Die Sparkassen haben ihren Kunden neue Allgemeine Geschäftsbedingungen zugeschickt. Darin verpflichten sie ihre Kunden zum Provisionsverzicht bei Bestandsvergütungen für Fonds. Ein Aufreger für viele Verbraucherschützer. Doch auch andere Banken haben längst ihre AGBs geändert. Den Kunden fehlen also die Alternativen. Was steckt hinter dem Streit?

Es geht um Betrag von schätzungsweise zwei bis drei Milliarden Euro, schätzen Verbraucherschützer – die genaue Summe ist unbekannt. So viel dürften Banken in Deutschland jährlich an so genannten „Vertriebsfolgeprovisionen“ oder Bestandsprovisionen dafür kassieren, dass ihre Kunden Investmentfondsanteile in ihren Depots liegen haben. Etwas ketzerisch gesagt, könnte man sagen, die Banken kassieren eine Provision fürs Nichts-Tun außer dem Verwahren der Anteile – oder fürs Verhindern, dass der Kunde den Anteil verkauft. Denn für den Verkauf haben sie in vielen Fällen bereits Ausgabeaufschläge kassiert – bei Filialbanken sind es bei Aktienfonds noch heute gut und gerne um die fünf Prozent auf den Kaufpreis, bei Onlinebrokern sind eine Ermäßigung von 50 Prozent und Mehr die Regel. Oder der Kunde erwirbt Fonds gleich über die Börse und zahlt lediglich die herkömmlichen Orderspesen.

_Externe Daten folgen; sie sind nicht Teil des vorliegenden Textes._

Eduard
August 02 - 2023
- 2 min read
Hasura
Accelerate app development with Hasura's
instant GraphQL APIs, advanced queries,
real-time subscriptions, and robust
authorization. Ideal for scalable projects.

Hintergrund ist aber auch, dass die Bestandsprovisionen für die Banken eine wichtige Quelle sind, ihre Dienstleistungen kostengünstig oder auch umsonst anbieten zu können. Kostenlose Depots oder Girokonten sind gerade bei Direktbanken heute fast so etwas wie der Standard. Da Banken keine Wohltätigkeitsvereine sind, müssen diese Kosten natürlich irgendwie gedeckt werden. Und dazu tragen die Provisionen mit bei.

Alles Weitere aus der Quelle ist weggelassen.